Buccaneers were privateers or free sailors in the Caribbean Sea during the 17th and 18th centuries. First established on northern Hispaniola in 1625, their heyday was in the thirty years from 1660, during a time when governments were weak and did not attempt to suppress them.

The term “buccaneer” was taken from the Spanish “bucanero” which in turn was derived from the Caribbean Arawak word “buccan,” a wooden frame on which Tainos and Caribs slowly roasted or smoked meat. From it came the French word “boucan” and hence the name “boucanier” for French hunters who used such frames to smoke meat (“viande boucanée” from feral cattle and pigs on Hispaniola. The English anglicised the word “boucanier” to “buccaneer.”
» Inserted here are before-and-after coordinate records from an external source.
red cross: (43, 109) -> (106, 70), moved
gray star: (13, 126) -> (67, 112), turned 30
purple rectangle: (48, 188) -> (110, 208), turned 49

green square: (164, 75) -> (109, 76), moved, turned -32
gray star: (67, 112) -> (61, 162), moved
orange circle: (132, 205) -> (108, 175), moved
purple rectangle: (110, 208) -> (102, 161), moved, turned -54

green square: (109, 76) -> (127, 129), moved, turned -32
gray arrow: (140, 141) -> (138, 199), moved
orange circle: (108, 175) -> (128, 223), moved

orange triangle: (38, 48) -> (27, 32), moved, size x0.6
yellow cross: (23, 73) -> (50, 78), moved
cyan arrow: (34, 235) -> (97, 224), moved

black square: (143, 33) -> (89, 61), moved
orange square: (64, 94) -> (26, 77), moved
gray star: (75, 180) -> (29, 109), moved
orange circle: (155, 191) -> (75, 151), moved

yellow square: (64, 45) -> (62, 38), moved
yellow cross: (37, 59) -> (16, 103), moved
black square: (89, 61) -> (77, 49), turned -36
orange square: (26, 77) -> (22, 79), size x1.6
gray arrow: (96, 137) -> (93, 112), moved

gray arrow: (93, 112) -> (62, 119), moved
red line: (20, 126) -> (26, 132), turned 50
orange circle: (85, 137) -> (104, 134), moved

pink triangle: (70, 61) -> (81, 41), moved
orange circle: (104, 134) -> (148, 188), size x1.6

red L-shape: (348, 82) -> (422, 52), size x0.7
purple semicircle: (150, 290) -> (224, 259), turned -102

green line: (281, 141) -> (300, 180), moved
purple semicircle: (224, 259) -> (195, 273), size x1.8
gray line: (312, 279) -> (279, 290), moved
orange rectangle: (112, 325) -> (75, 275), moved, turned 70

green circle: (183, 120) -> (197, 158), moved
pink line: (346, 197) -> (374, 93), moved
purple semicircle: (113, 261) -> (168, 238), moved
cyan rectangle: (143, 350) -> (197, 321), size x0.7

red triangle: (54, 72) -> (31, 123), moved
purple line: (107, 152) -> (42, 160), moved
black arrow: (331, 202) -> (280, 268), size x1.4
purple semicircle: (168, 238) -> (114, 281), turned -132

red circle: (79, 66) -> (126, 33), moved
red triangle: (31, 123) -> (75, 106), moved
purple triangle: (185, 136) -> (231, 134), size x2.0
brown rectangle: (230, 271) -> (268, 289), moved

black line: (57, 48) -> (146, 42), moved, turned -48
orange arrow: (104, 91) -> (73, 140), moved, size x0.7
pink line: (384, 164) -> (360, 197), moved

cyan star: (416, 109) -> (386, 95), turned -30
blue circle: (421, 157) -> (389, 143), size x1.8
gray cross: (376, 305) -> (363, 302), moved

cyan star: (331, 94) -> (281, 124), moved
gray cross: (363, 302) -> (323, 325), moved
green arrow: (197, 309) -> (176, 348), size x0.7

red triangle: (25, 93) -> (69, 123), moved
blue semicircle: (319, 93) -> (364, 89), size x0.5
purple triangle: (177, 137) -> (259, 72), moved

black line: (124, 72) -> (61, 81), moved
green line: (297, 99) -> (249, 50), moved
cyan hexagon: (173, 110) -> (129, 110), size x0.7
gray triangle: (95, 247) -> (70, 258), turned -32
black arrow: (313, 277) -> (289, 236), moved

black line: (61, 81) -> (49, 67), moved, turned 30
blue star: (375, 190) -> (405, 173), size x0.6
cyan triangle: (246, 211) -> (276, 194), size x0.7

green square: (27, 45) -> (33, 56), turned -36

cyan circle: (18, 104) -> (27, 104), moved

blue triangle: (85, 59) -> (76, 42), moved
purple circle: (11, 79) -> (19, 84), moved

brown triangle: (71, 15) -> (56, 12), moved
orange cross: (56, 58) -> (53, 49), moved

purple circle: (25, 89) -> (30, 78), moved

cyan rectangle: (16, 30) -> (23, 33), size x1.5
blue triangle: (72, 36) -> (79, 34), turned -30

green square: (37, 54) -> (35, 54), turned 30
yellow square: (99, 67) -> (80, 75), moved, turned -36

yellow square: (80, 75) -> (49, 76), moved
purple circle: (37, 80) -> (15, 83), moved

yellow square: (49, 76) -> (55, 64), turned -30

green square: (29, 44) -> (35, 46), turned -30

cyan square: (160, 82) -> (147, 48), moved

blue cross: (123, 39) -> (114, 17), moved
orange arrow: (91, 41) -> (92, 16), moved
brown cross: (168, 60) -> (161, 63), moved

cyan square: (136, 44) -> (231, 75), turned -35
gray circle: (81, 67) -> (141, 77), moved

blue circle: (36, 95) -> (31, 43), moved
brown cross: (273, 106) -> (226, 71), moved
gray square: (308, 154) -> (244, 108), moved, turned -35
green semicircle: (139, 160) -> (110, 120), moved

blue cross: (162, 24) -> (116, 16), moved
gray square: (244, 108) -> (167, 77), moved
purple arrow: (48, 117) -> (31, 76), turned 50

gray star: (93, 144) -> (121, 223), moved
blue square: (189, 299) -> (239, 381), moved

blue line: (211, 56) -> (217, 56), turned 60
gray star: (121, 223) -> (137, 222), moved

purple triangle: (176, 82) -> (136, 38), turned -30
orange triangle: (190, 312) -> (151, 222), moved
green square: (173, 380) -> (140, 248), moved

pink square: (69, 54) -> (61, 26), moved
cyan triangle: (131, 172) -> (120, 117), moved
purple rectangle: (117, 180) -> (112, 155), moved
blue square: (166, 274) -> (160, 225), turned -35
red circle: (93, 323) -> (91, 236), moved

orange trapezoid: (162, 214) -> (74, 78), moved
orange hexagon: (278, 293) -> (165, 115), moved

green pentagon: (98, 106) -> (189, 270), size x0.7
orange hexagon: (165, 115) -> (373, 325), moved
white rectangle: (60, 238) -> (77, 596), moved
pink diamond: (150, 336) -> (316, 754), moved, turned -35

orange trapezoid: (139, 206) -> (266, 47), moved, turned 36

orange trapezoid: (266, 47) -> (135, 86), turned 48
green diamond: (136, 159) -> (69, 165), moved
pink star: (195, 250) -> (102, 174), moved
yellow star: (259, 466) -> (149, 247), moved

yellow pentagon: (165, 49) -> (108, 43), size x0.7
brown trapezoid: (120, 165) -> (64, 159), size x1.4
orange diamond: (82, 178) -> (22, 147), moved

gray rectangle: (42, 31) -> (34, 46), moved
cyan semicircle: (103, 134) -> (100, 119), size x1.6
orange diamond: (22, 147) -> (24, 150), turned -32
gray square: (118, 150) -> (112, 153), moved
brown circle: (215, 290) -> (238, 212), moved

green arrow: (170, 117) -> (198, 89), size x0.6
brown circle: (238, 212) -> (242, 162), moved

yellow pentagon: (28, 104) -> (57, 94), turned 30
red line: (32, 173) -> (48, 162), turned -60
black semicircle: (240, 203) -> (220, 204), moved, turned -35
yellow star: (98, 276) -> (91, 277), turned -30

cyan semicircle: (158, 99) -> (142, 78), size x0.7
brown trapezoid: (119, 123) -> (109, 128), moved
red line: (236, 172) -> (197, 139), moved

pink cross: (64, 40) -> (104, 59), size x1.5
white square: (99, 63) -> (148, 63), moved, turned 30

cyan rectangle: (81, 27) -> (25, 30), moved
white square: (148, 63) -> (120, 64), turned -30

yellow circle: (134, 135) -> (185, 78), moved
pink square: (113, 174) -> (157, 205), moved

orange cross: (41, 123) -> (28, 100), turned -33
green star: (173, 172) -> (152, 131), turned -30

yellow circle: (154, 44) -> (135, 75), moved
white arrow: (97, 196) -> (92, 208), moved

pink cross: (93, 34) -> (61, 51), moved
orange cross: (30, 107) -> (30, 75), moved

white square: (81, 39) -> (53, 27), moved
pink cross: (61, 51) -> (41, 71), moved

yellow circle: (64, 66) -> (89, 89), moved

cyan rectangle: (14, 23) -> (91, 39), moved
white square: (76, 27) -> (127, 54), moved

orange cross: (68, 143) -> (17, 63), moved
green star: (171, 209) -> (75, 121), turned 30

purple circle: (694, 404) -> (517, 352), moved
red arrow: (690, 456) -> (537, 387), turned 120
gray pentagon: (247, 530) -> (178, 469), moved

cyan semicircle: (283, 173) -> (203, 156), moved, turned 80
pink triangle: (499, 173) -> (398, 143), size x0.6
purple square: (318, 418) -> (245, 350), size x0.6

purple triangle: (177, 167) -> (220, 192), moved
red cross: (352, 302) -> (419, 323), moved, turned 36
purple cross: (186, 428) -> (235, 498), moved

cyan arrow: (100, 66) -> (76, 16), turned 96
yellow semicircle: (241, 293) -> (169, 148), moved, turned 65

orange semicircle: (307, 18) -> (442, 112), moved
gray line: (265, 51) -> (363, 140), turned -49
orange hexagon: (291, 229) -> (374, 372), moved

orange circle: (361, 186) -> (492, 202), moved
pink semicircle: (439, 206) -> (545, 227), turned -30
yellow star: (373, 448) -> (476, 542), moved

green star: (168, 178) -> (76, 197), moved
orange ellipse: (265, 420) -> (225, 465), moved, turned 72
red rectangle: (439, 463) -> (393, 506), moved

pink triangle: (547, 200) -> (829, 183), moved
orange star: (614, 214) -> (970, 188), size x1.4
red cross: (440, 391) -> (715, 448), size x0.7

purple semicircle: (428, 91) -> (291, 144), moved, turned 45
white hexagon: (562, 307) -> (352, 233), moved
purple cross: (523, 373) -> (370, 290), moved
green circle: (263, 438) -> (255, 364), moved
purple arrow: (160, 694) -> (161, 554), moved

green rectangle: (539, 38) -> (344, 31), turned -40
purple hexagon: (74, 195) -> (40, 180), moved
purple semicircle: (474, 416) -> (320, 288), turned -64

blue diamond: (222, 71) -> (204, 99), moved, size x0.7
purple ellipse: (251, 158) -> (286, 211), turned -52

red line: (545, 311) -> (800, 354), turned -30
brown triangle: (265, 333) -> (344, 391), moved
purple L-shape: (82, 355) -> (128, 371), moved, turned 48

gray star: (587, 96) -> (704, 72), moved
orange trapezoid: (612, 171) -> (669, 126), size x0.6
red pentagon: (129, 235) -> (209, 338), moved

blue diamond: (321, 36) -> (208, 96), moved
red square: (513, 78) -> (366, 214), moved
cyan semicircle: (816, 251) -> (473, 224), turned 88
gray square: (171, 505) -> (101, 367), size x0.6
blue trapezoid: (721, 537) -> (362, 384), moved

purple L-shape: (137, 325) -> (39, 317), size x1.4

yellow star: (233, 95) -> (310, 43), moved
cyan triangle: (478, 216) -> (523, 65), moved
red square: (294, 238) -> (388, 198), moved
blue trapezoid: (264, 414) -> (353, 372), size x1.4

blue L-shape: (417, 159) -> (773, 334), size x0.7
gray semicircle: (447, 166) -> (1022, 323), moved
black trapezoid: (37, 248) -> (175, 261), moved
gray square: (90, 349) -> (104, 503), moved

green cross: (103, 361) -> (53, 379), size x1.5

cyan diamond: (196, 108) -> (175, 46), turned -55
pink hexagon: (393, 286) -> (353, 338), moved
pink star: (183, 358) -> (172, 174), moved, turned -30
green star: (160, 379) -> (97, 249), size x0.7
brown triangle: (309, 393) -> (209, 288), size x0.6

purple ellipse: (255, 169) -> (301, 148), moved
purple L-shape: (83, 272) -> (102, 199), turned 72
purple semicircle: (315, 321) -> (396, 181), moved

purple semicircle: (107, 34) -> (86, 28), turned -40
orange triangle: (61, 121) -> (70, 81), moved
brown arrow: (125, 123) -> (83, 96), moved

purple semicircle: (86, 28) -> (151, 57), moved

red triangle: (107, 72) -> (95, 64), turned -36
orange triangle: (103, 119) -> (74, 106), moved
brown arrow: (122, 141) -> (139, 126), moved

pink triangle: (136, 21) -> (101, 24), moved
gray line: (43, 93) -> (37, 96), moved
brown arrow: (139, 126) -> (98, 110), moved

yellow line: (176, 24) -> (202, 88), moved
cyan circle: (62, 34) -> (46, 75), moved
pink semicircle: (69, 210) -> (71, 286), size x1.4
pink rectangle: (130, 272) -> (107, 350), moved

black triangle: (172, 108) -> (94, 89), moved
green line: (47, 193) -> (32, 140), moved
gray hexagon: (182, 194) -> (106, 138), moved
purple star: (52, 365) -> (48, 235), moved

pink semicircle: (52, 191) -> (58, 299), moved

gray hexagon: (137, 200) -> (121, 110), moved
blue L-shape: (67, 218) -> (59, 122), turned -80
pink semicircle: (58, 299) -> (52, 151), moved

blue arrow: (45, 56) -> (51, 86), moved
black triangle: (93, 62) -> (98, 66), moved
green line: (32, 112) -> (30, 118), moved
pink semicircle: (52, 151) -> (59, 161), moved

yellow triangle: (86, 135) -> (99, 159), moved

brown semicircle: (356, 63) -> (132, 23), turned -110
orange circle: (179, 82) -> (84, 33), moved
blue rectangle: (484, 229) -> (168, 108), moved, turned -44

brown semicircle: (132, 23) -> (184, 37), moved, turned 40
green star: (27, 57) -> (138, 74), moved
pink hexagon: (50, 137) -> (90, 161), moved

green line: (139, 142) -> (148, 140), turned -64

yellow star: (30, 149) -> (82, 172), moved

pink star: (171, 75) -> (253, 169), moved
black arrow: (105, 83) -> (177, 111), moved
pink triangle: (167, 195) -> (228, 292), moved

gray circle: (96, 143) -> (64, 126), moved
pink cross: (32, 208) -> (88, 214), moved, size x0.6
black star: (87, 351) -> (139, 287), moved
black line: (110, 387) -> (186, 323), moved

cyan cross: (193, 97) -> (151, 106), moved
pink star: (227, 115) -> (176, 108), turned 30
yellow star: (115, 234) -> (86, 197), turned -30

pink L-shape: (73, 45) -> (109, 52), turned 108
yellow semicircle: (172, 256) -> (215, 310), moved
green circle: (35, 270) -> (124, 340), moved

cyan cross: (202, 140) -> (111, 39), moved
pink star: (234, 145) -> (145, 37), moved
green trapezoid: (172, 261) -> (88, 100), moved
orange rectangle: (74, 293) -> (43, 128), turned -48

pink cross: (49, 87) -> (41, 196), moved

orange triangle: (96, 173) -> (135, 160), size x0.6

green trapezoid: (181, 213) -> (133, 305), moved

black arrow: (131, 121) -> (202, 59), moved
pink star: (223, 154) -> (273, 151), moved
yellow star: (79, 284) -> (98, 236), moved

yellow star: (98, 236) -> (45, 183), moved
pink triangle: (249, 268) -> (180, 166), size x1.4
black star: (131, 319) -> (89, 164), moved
The name applied to the local hunters was later applied to their “customers,” the pirates and privateers of the Caribbean. Privateers were private persons or ships that were nominally licensed by the authorities: viewed from London, buccaneering was a budget way to wage war on England's rival, Spain. The English crown granted buccaneers “letters of marque,” legalising their operations in return for a share of their profits. Some buccaneers were invited by Jamaica's governor to base their ships at Port Royal: they would rob Spanish shipping and colonies and then return to Port Royal with their plunder, making the city the most prosperous in the Caribbean. Their activities went on irrespective of whether England happened to be at war with Spain or France.